◆ **Raw data**
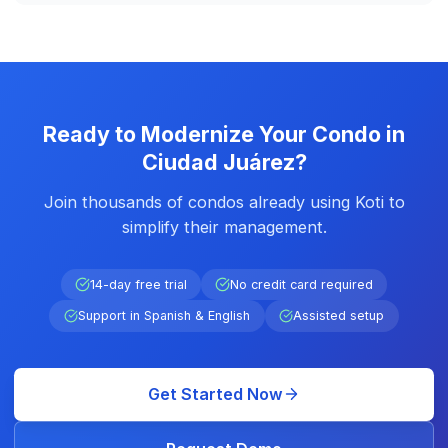
Ready to Modernize Your Condo in
Ciudad Juárez?
Join thousands of condos already using Koti to
simplify their management.
14-day free trial
No credit card required
Support in Spanish & English
Assisted setup
Get Started Now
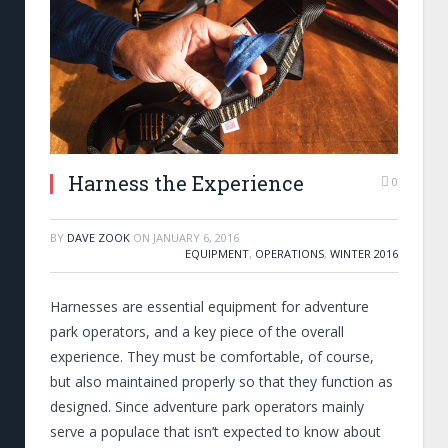
Harness the Experience
0
BY
DAVE ZOOK
ON
JANUARY 6, 2016
EQUIPMENT
,
OPERATIONS
,
WINTER 2016
Harnesses are essential equipment for adventure
park operators, and a key piece of the overall
experience. They must be comfortable, of course,
but also maintained properly so that they function as
designed. Since adventure park operators mainly
serve a populace that isn’t expected to know about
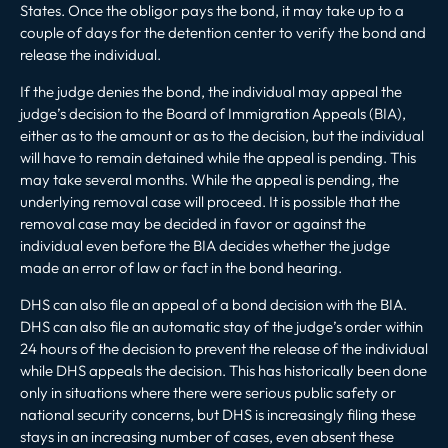
States. Once the obligor pays the bond, it may take up to a
couple of days for the detention center to verify the bond and
release the individual.
If the judge denies the bond, the individual may appeal the
judge’s decision to the Board of Immigration Appeals (BIA),
either as to the amount or as to the decision, but the individual
will have to remain detained while the appeal is pending. This
may take several months. While the appeal is pending, the
underlying removal case
will proceed. It is possible that the
removal case may be decided in favor or against the
individual even before the BIA decides whether the judge
made an error of law or fact in the bond hearing.
DHS can also file an appeal of a bond decision with the BIA.
DHS can also file an automatic stay of the judge’s order within
24 hours of the decision to prevent the release of the individual
while DHS appeals the decision. This has historically been done
only in situations where there were serious public safety or
national security concerns, but DHS is increasingly filing these
stays in an increasing number of cases, even absent these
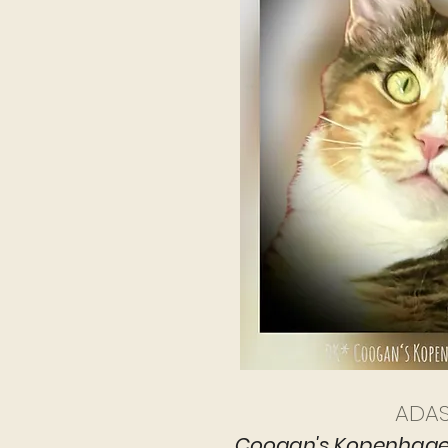
ADA
Coogan's Kopenhage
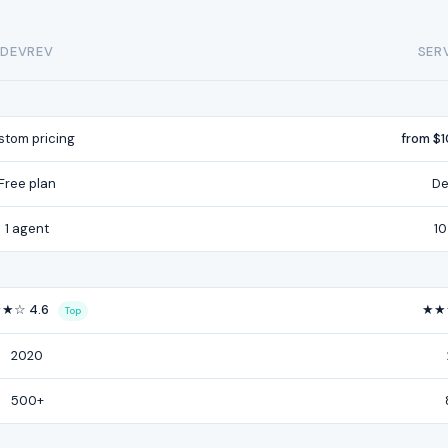
DEVREV
SER
tom pricing
from $
Free plan
De
1 agent
10
★☆ 4.6
★★
Top
2020
500+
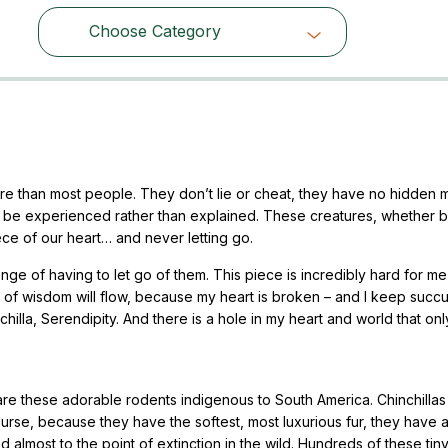
Choose Category
Choose Category
ore than most people. They don’t lie or cheat, they have no hidden m
to be experienced rather than explained. These creatures, whether 
iece of our heart… and never letting go.
enge of having to let go of them. This piece is incredibly hard for me 
rds of wisdom will flow, because my heart is broken – and I keep suc
chilla, Serendipity. And there is a hole in my heart and world that onl
y are these adorable rodents indigenous to South America. Chinchilla
ourse, because they have the softest, most luxurious fur, they have 
almost to the point of extinction in the wild. Hundreds of these tin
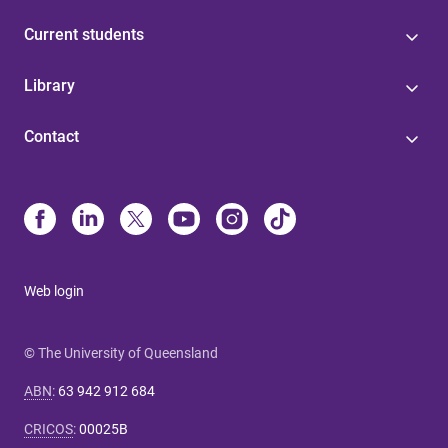
Current students
Library
Contact
Web login
© The University of Queensland
ABN
:
63 942 912 684
CRICOS
:
00025B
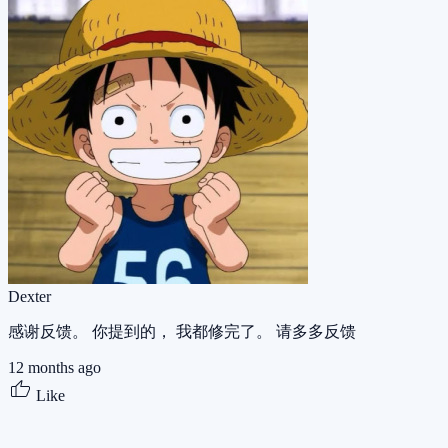
Dexter
感谢反馈。 你提到的， 我都修完了。 请多多反馈
12 months ago
Like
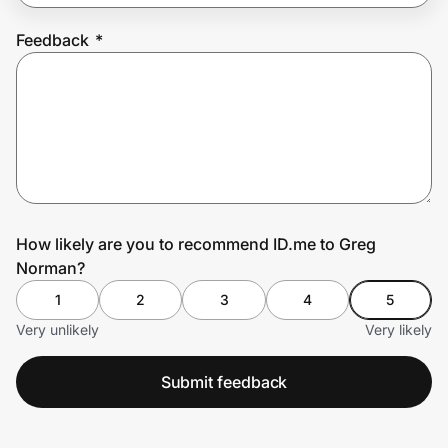
Feedback
*
Prove it's you.
Create Wallet
Sign in
How likely are you to recommend ID.me to Greg
Norman?
1
2
3
4
5
Very unlikely
Very likely
Submit feedback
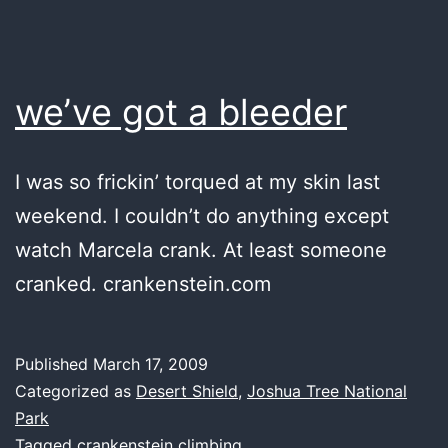
we’ve got a bleeder
I was so frickin’ torqued at my skin last
weekend. I couldn’t do anything except
watch Marcela crank. At least someone
cranked. crankenstein.com
Published
March 17, 2009
Categorized as
Desert Shield
,
Joshua Tree National
Park
Tagged
crankenstein climbing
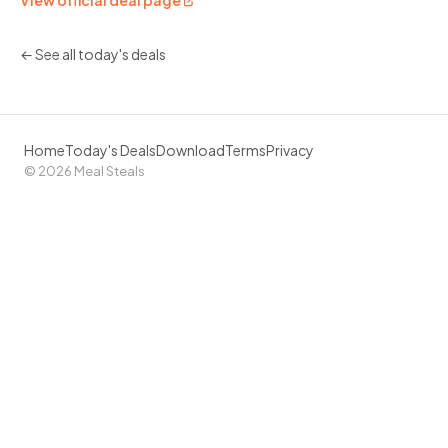
View official deal page
← See all today's deals
Home
Today's Deals
Download
Terms
Privacy
© 2026 Meal Steals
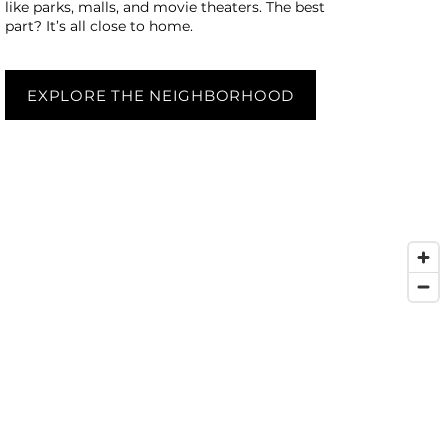
like parks, malls, and movie theaters. The best
part? It’s all close to home.
EXPLORE THE NEIGHBORHOOD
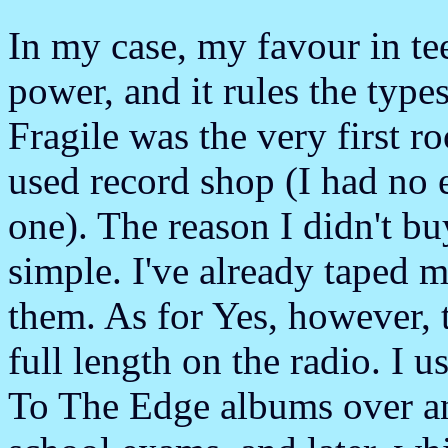
In my case, my favour in te
power, and it rules the type
Fragile was the very first r
used record shop (I had no
one). The reason I didn't bu
simple. I've already taped m
them. As for Yes, however, 
full length on the radio. I u
To The Edge albums over an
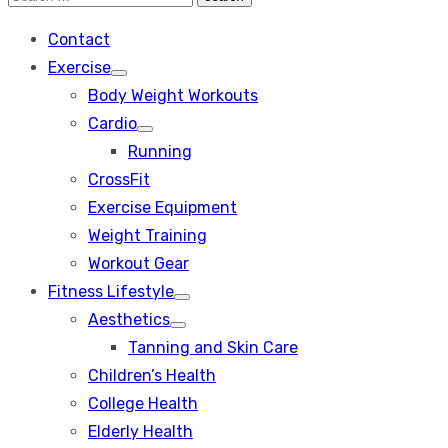
Search
for:
Contact
Exercise
Show
Body Weight Workouts
sub
menu
Cardio
Show
Running
sub
menu
CrossFit
Exercise Equipment
Weight Training
Workout Gear
Fitness Lifestyle
Show
Aesthetics
sub
Show
menu
Tanning and Skin Care
sub
menu
Children’s Health
College Health
Elderly Health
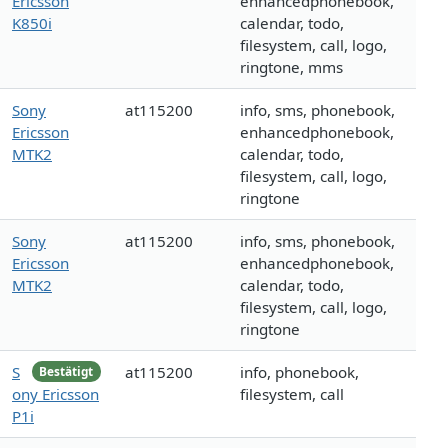
Ericsson
enhancedphonebook,
K850i
calendar, todo,
filesystem, call, logo,
ringtone, mms
Sony
at115200
info, sms, phonebook,
Ericsson
enhancedphonebook,
MTK2
calendar, todo,
filesystem, call, logo,
ringtone
Sony
at115200
info, sms, phonebook,
Ericsson
enhancedphonebook,
MTK2
calendar, todo,
filesystem, call, logo,
ringtone
S
at115200
info, phonebook,
Bestätigt
ony Ericsson
filesystem, call
P1i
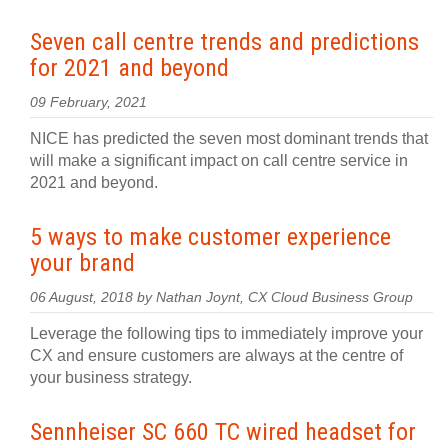
Seven call centre trends and predictions
for 2021 and beyond
09 February, 2021
NICE has predicted the seven most dominant trends that
will make a significant impact on call centre service in
2021 and beyond.
5 ways to make customer experience
your brand
06 August, 2018 by Nathan Joynt, CX Cloud Business Group
Leverage the following tips to immediately improve your
CX and ensure customers are always at the centre of
your business strategy.
Sennheiser SC 660 TC wired headset for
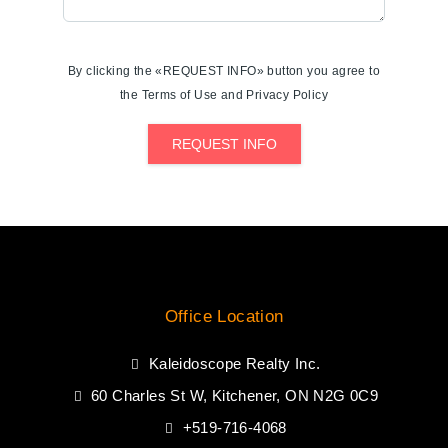
By clicking the «REQUEST INFO» button you agree to
the Terms of Use and Privacy Policy
REQUEST INFO
Office Location
Kaleidoscope Realty Inc.
60 Charles St W, Kitchener, ON N2G 0C9
+519-716-4068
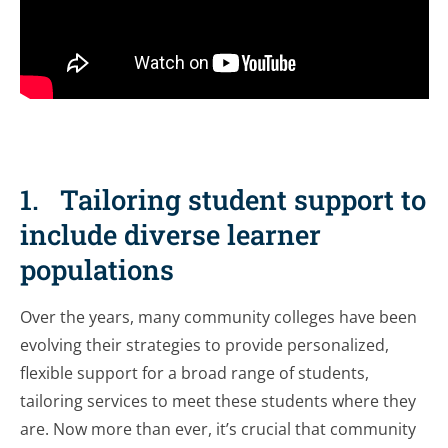
1. Tailoring student support to
include diverse learner
populations
Over the years, many community colleges have been
evolving their strategies to provide personalized,
flexible support for a broad range of students,
tailoring services to meet these students where they
are. Now more than ever, it’s crucial that community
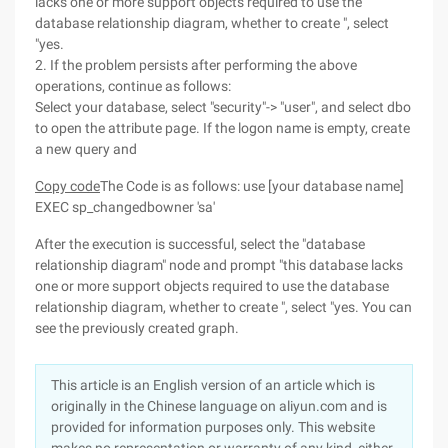
lacks one or more support objects required to use the
database relationship diagram, whether to create ", select
"yes.
2. If the problem persists after performing the above
operations, continue as follows:
Select your database, select "security"-> "user", and select dbo
to open the attribute page. If the logon name is empty, create
a new query and
Copy code
The Code is as follows: use [your database name]
EXEC sp_changedbowner 'sa'
After the execution is successful, select the "database
relationship diagram" node and prompt "this database lacks
one or more support objects required to use the database
relationship diagram, whether to create ", select "yes. You can
see the previously created graph.
This article is an English version of an article which is
originally in the Chinese language on aliyun.com and is
provided for information purposes only. This website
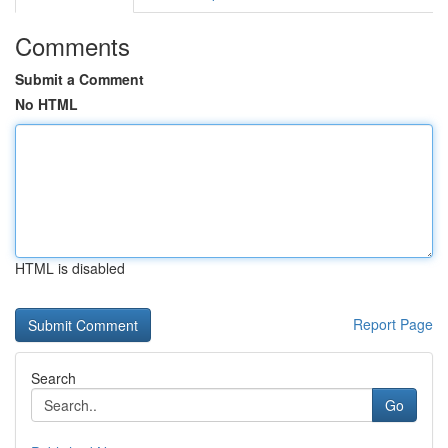
Comments
Submit a Comment
No HTML
HTML is disabled
Report Page
Search
Go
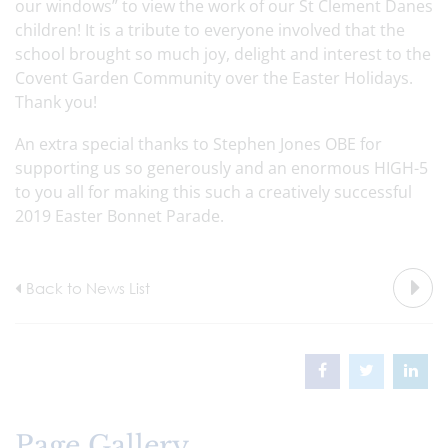
our windows” to view the work of our St Clement Danes
children! It is a tribute to everyone involved that the
school brought so much joy, delight and interest to the
Covent Garden Community over the Easter Holidays.
Thank you!
An extra special thanks to Stephen Jones OBE for
supporting us so generously and an enormous HIGH-5
to you all for making this such a creatively successful
2019 Easter Bonnet Parade.
Back to News List
Page Gallery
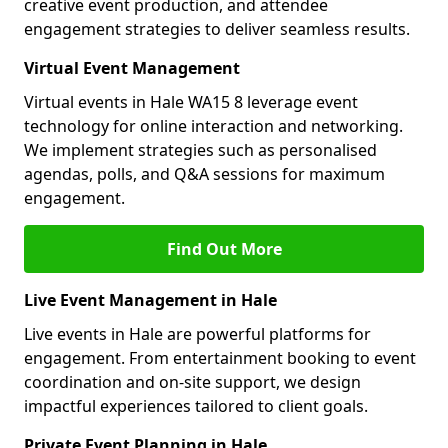
creative event production, and attendee
engagement strategies to deliver seamless results.
Virtual Event Management
Virtual events in Hale WA15 8 leverage event
technology for online interaction and networking.
We implement strategies such as personalised
agendas, polls, and Q&A sessions for maximum
engagement.
Find Out More
Live Event Management in Hale
Live events in Hale are powerful platforms for
engagement. From entertainment booking to event
coordination and on-site support, we design
impactful experiences tailored to client goals.
Private Event Planning in Hale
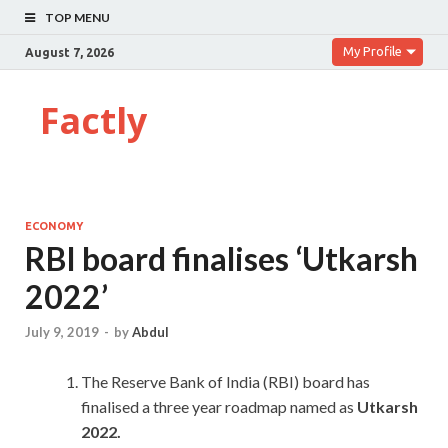
TOP MENU
My Profile
August 7, 2026
Factly
ECONOMY
RBI board finalises ‘Utkarsh
2022’
July 9, 2019
-
by
Abdul
The Reserve Bank of India (RBI) board has
finalised a three year roadmap named as
Utkarsh
2022.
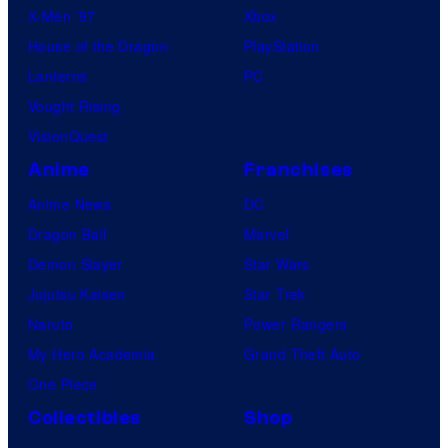
X-Men ’97
Xbox
House of the Dragon
PlayStation
Lanterns
PC
Vought Rising
VisionQuest
Anime
Franchises
Anime News
DC
Dragon Ball
Marvel
Demon Slayer
Star Wars
Jujutsu Kaisen
Star Trek
Naruto
Power Rangers
My Hero Academia
Grand Theft Auto
One Piece
Collectibles
Shop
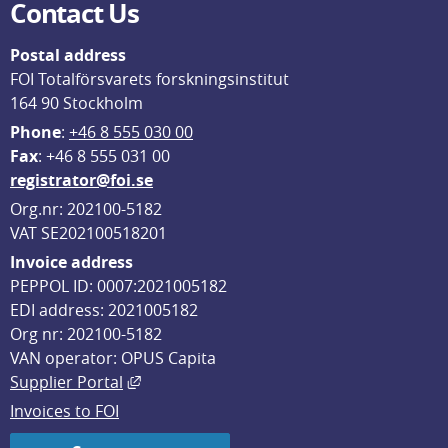
Contact Us
Postal address
FOI Totalförsvarets forskningsinstitut
164 90 Stockholm
Phone
: 
+46 8 555 030 00
F
ax
: +46 8 555 031 00
registrator@foi.se
Org.nr: 202100-5182
VAT SE202100518201
Invoice address
PEPPOL ID: 0007:2021005182
EDI address: 2021005182
Org nr: 202100-5182
VAN operator: OPUS Capita
External link, opens in new window.
Supplier Portal
Invoices to FOI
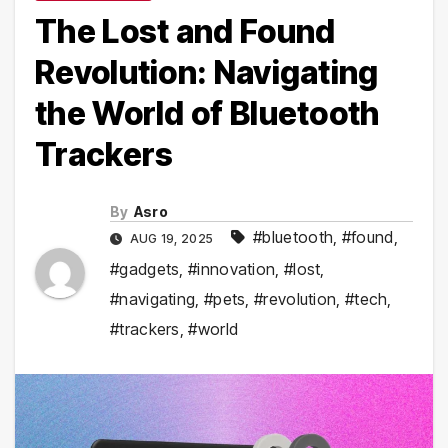
The Lost and Found
Revolution: Navigating
the World of Bluetooth
Trackers
By
Asro
#bluetooth
,
#found
,
AUG 19, 2025
#gadgets
,
#innovation
,
#lost
,
#navigating
,
#pets
,
#revolution
,
#tech
,
#trackers
,
#world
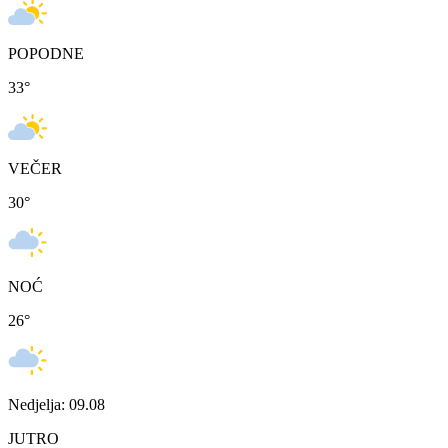
POPODNE
33
°
VEČER
30
°
NOĆ
26
°
Nedjelja: 09.08
JUTRO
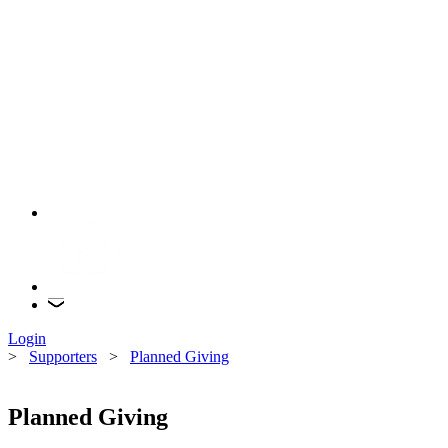
Login
>
Supporters
>
Planned Giving
Planned Giving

◆ **What to produce**
Give again exactly the lines running from the beginning of the material above through the line that contains "judge’s decision to", and leave out every picture.

◆ **Written solution**
Ready to Modernize Your Condo in
Ciudad Juárez?
Join thousands of condos already using Koti to
simplify their management.
14-day free trial
No credit card required
Support in Spanish & English
Assisted setup
Get Started Now
Harness the Experience
0
BY
DAVE ZOOK
ON
JANUARY 6, 2016
EQUIPMENT
,
OPERATIONS
,
WINTER 2016
Harnesses are essential equipment for adventure
park operators, and a key piece of the overall
experience. They must be comfortable, of course,
but also maintained properly so that they function as
designed. Since adventure park operators mainly
serve a populace that isn’t expected to know about
States. Once the obligor pays the bond, it may take up to a
couple of days for the detention center to verify the bond and
release the individual.
If the judge denies the bond, the individual may appeal the
judge’s decision to the Board of Immigration Appeals (BIA),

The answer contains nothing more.